Había también una profetisa, Ana, hija de Fanuel, de la tribu de Aser. Era una mujer muy anciana; de jovencita había vivido siete años casada, y luego viuda hasta los ochenta y cuatro; no se apartaba del templo día y noche, sirviendo a Dios con ayunos y oraciones. Acercándose en aquel momento, daba gracias a Dios y hablaba del niño a todos los que aguardaban la liberación de Jerusalén. Y, cuando cumplieron todo lo que prescribía la ley del Señor, se volvieron a Galilea, a su ciudad de Nazaret. El niño iba creciendo y robusteciéndose, y se llenaba de sabiduría; y la gracia de Dios lo acompañaba.

Comentario

 Nunc dimittis

El hermoso cántico del anciano Simeón se reza a diario en Completas, la última hora litúrgica de la jornada, justo antes de irse a dormir.
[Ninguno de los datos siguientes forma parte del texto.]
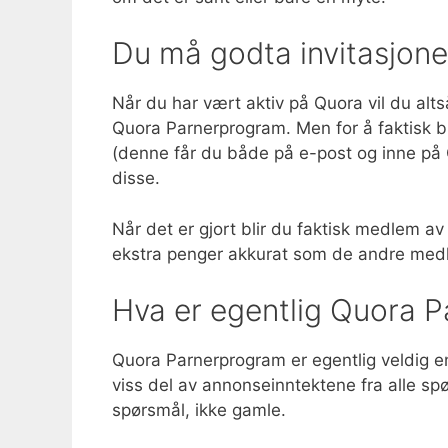
Du må godta invitasjone
Når du har vært aktiv på Quora vil du altså 
Quora Parnerprogram. Men for å faktisk bl
(denne får du både på e-post og inne på Q
disse.
Når det er gjort blir du faktisk medlem av
ekstra penger akkurat som de andre me
Hva er egentlig Quora 
Quora Parnerprogram er egentlig veldig e
viss del av annonseinntektene fra alle spø
spørsmål, ikke gamle.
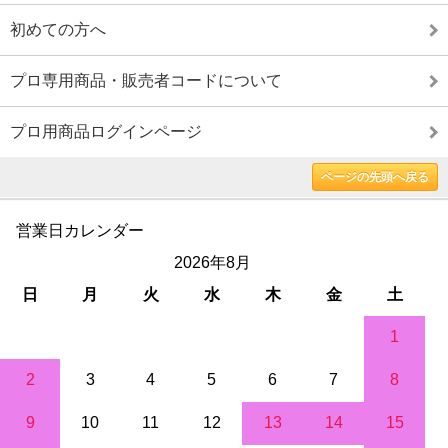
初めての方へ
プロ専用商品・販売者コードについて
プロ用商品ログインページ
ページの先頭へ戻る
営業日カレンダー
2026年8月
日
月
火
水
木
金
土
1
2
3
4
5
6
7
8
9
10
11
12
13
14
15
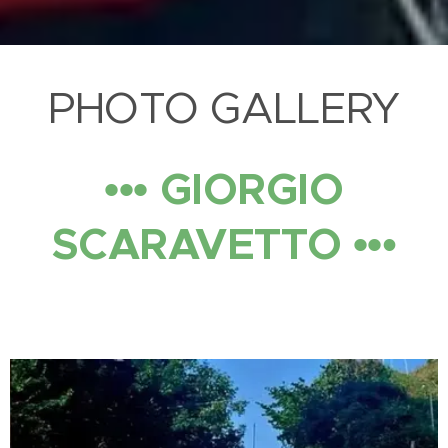
PHOTO GALLERY
••• GIORGIO
SCARAVETTO ••
•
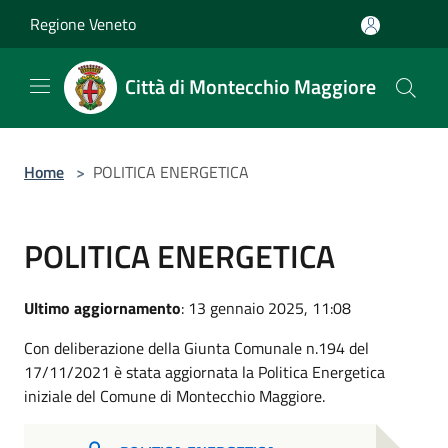
Salta al contenuto principale
Regione Veneto
Città di Montecchio Maggiore
Home
>
POLITICA ENERGETICA
POLITICA ENERGETICA
Ultimo aggiornamento
: 13 gennaio 2025, 11:08
Con deliberazione della Giunta Comunale n.194 del
17/11/2021 è stata aggiornata la Politica Energetica
iniziale del Comune di Montecchio Maggiore.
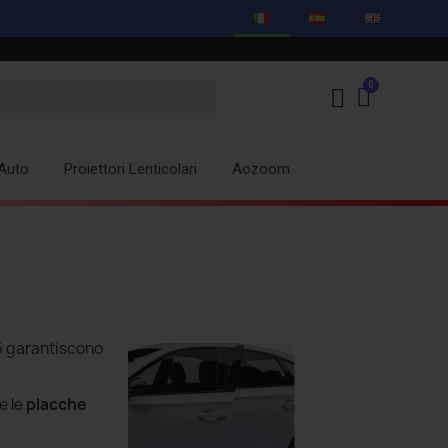
Auto
Proiettori Lenticolari
Aozoom
6
garantiscono
e le
placche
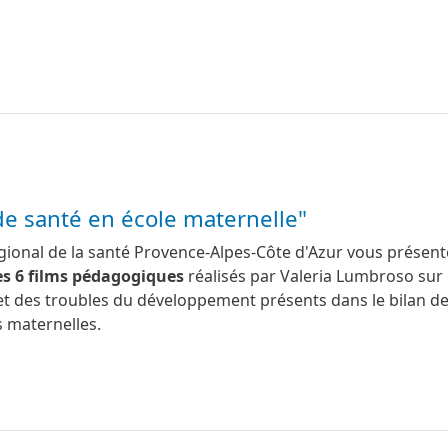
n de santé en école maternelle"
égional de la santé Provence-Alpes-Côte d'Azur vous présen
es 6 films pédagogiques
réalisés par Valeria Lumbroso sur 
et des troubles du développement présents dans le bilan d
s maternelles.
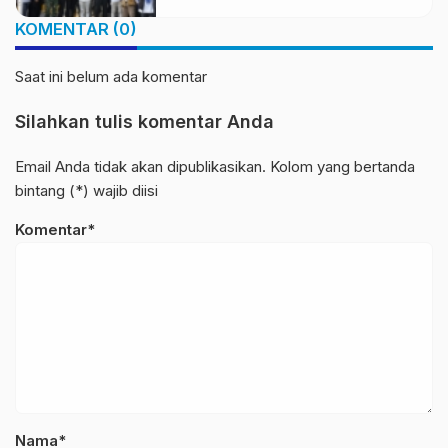
Berkelanjutan
KOMENTAR (0)
Saat ini belum ada komentar
Silahkan tulis komentar Anda
Email Anda tidak akan dipublikasikan. Kolom yang bertanda
bintang (*) wajib diisi
Komentar*
Nama*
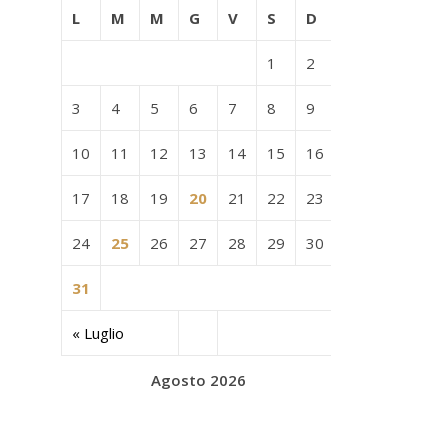
L
M
M
G
V
S
D
1
2
3
4
5
6
7
8
9
10
11
12
13
14
15
16
17
18
19
20
21
22
23
24
25
26
27
28
29
30
31
« Luglio
Agosto 2026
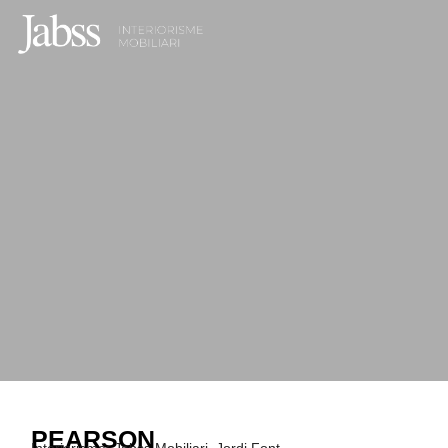
PEARSON
Interiorisme: Jabss Mobiliari, Jordi Font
Se conoce como «Nunc dimittis” por las primeras palabras en latín: “Ahora, Señor, según tu promesa puedes dejar a tu siervo irse en paz porque mis ojos han visto a tu Salvador…”  Simeón había recibido la promesa de que no moriría sin ver al Mesías de Israel y cuando se topó con aquel niño cuyos padres llevaban al templo cumpliendo con el rescate que correspondía a cada primogénito presentado a Yahvé, entendió que la palabra de Dios se había cumplido.  Donde cualquiera vería un pequeñajo recién nacido -¡qué casualidad!, pensaríamos sin darle mayor importancia al encuentro fortuito-, Simeón descubre el cumplimiento de la promesa. Son sus ojos los que dan cuenta de la acción de Dios. Así sucede a menudo: sólo con los ojos de la fe se puede comprobar la acción del Espíritu Santo en nuestras vidas. No es azar, no es casualidad, es fe en que el Señor cumple sus promesas. Y que puedo, si me lo propongo, contemplarlas.